— YOUR INSTRUCTIONS —
Read through the material below and find each line that has the word "Aurel"; copy it.

········

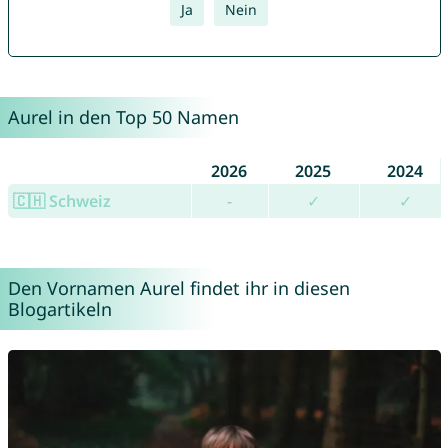
Ja
Nein
Aurel in den Top 50 Namen
2026
2025
2024
🇨🇭 Schweiz
-
✓
✓
Den Vornamen Aurel findet ihr in diesen
Blogartikeln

········

— YOUR RESPONSE —
Aurel in den Top 50 Namen
Den Vornamen Aurel findet ihr in diesen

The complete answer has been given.